Margate Police said Alex Exantus was arrested overnight at his home in North Lauderdale.

Officers said he admitted to stealing the car.

The teen is now facing charges of grand theft auto and occupied burglary of conveyance. Charges of false imprisonment of a child are pending.

Investigators said the mother, Elizabeth Marchand, left her 9-month-old baby in the family BMW, unattended, outside a post office on Tuesday.

That's when the thief made his move just after 5 p.m. at 5094 Coconut Creek Parkway, officers say.

When she returned, the baby and her car were gone.

Margate Police and the Broward Sheriff's Office launched a frantic search.

Officers located the car and swarmed an apartment complex near Florida's Turnpike and McNab Road - just three miles from the post office.

Hours later Exantus was arrested.

"With the help of the media getting the information out and our multi jurisdictional effort, we were able to coordinate everything and get the car and make sure the baby was returned safely," said Sgt. Lori Eller.

Exantus was brought to court by his mother after being released into her custody.

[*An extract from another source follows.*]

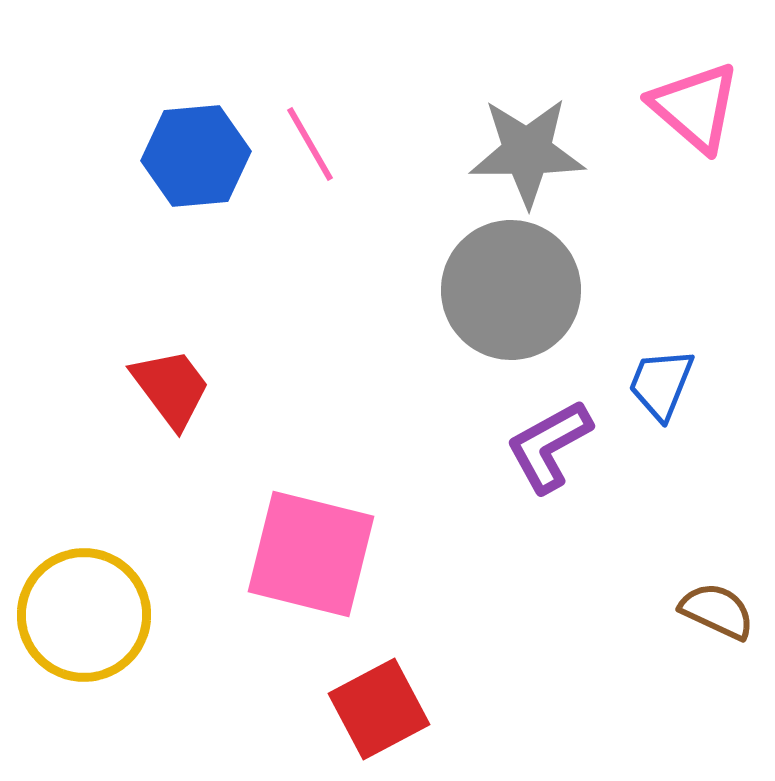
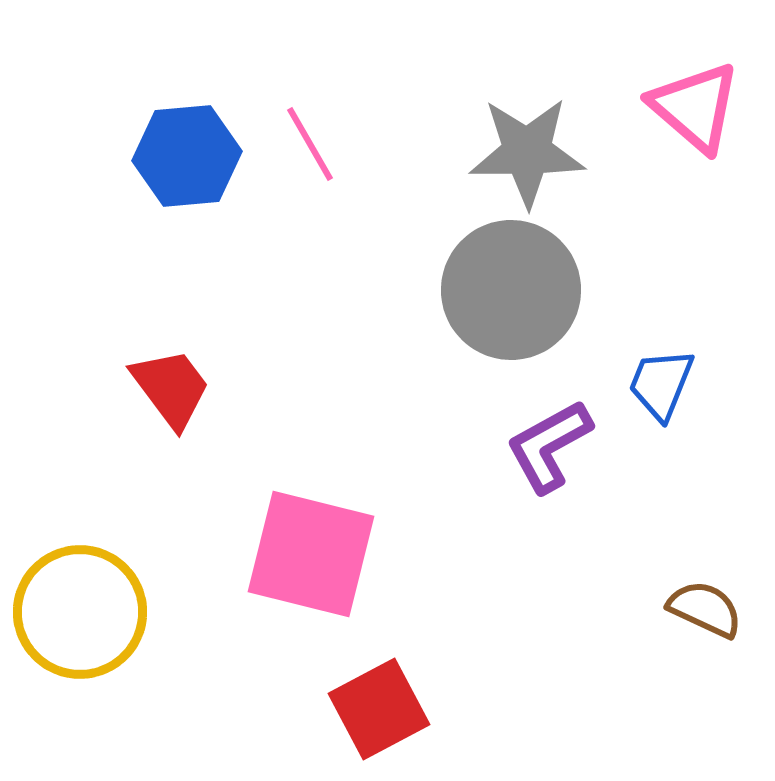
blue hexagon: moved 9 px left
brown semicircle: moved 12 px left, 2 px up
yellow circle: moved 4 px left, 3 px up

D'Oench discovered in court that he's been arrested at least twice before and has no driver's license.

"The court found probable cause for the charges," said Defense Attorney Kory Hill.

The attorney for Exantus is worried he may eventually be charged as an adult.

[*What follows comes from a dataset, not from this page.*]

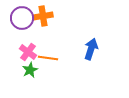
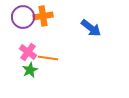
purple circle: moved 1 px right, 1 px up
blue arrow: moved 21 px up; rotated 110 degrees clockwise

"We are concerned because he is nearly 18-years-old and there is a chance that he could be charged as an adult before he is 18," said Hill.

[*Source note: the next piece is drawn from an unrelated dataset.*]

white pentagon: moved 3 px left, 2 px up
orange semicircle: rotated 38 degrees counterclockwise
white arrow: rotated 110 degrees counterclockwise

Police have not said if there will be charges filed against Marchand.

They said they are looking at all aspects of this case, which a lot of people at the post office were talking about.

"We need to think about classes for mothers and grandmothers to help children and keep this from happening because, too often, this is happening and the kids are not safe," said post office customer Beverly Quallo.

"You can't do that. No, no, no, you can't do that and go inside the post office," said post office customer Irma Jean.

So what about the mom? Could she face charges?

"We all tend to jump to a quick conclusion without knowing the facts," said David Weinstein.

And here is the law:

"A parent, legal guardian, or other person responsible for a child younger than 6 years of age may not leave the child unattended or unsupervised in a motor vehicle: For a period in excess of 15 minutes. For any period of time if the motor of the vehicle is running, the health of the child is in danger, or the child appears to be in distress... it's misdemeanor of the second degree... punishable by a fine not less than $50 and not more than $500."

"She leaves her car running, she leaves the windows up, air conditioning is on, she is making sure the child is not going to be in a hot car," said Weinstein. "In hindsight should she have unbuckled her child in and taken the child in."

Bottom line, the mom could get a ticket, a fine, prosecution up to the state attorney, who will look at intent.

"Under the circumstances, she acted reasonably. Was she exhibiting a reckless disregard for human life of a child? No," said Weinstein.

The Florida Department of Children and Families said they are not investigating the mother or her family.

CBS4's Peter D'Oench tried to speak to the mother but when they got to the home, no one wanted to speak.

As for Exantus, he will remain on home detention pending another hearing on November 7th.